Tool licensing complexity: Enterprise security and monitoring tools often require substantial commitments. Managed providers spread these costs across multiple clients, making enterprise-grade solutions affordable for smaller businesses.
Making the Right Choice for Your Situation
For most businesses under 75 employees, managed services deliver better value and lower risk. The predictable monthly cost, broad expertise, and 24/7 coverage typically outweigh the benefits of direct control.
Businesses in the 75-150 employee range often benefit from co-managed arrangements. You get immediate on-site support from your internal person, plus the depth and coverage that outside specialists provide.
Companies over 150 employees with strong IT budgets may find building internal teams more cost-effective, especially if they can afford multiple specialists rather than generalists.
The key questions to ask yourself:
- Can we afford 2-3 internal IT positions to match what a managed provider offers?
- Do our operations require constant on-site, hands-on support?

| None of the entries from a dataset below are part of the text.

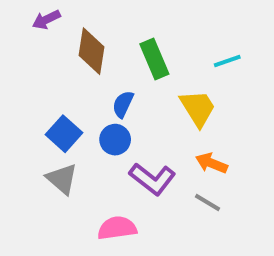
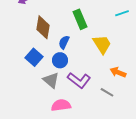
brown diamond: (92, 51) -> (43, 27), moved
cyan line: (227, 61) -> (122, 13), moved
orange arrow: (211, 163) -> (118, 72), moved
gray triangle: (62, 179) -> (51, 80), moved

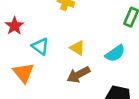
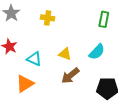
orange triangle: (23, 73) -> (25, 84), turned 48

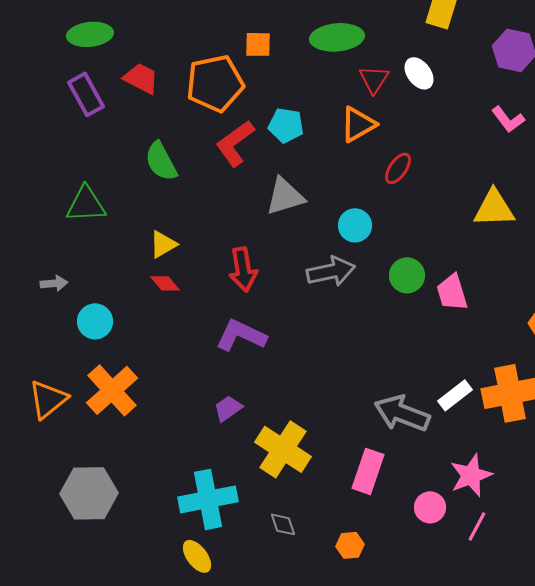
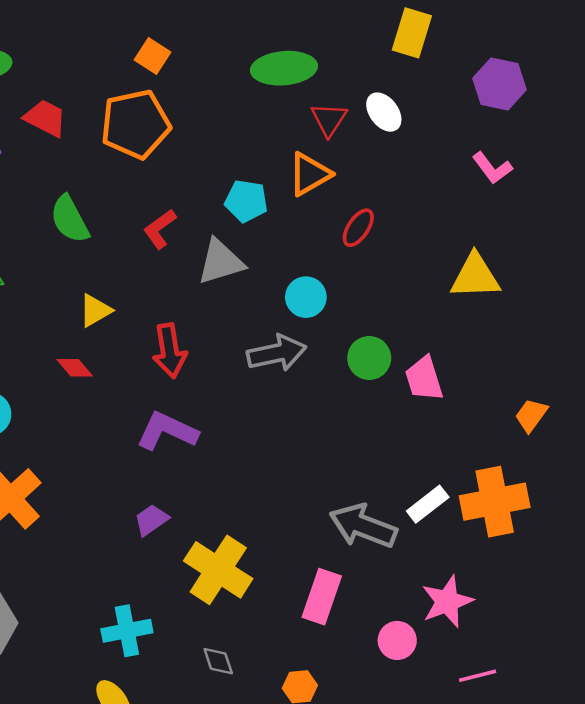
orange square: (258, 44) -> (152, 56), moved, turned 32
cyan pentagon: (286, 125) -> (246, 201), moved
red L-shape: (235, 143) -> (160, 229), moved, size x0.7
yellow triangle: (163, 244) -> (95, 310), moved
cyan cross: (208, 499) -> (127, 631), size x0.7
pink line: (477, 526) -> (478, 676), moved, turned 48

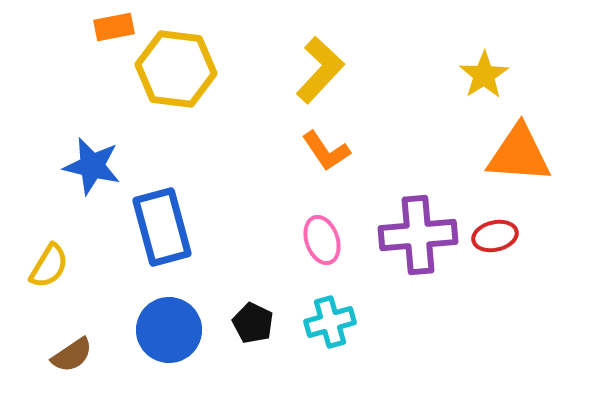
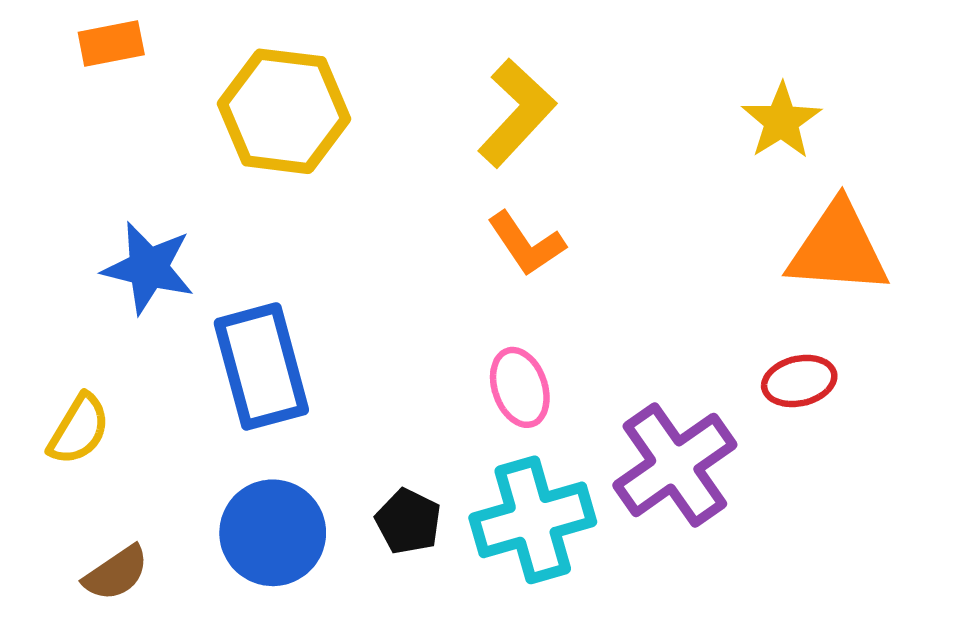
orange rectangle: (114, 27) -> (111, 43), moved
purple cross: (418, 235) -> (675, 465), moved, turned -30
cyan cross: (330, 322) -> (533, 520), size x1.5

- Are we prepared to manage IT recruitment, training, and retention as a core business function?
- What happens to our operations when internal IT staff are unavailable?
What This Means for Your Business
The managed IT services vs in house IT decision ultimately comes down to whether you want to run an IT department or focus on your core business operations.
For most growing companies, outsourcing IT support provides better expertise, more reliable coverage, and predictable costs without the management overhead of building internal teams.
If you’re spending more than 10 hours monthly managing IT issues or your team regularly waits more than 4 hours for support, it’s worth exploring outsourced IT support options to see how the economics compare for your specific situation.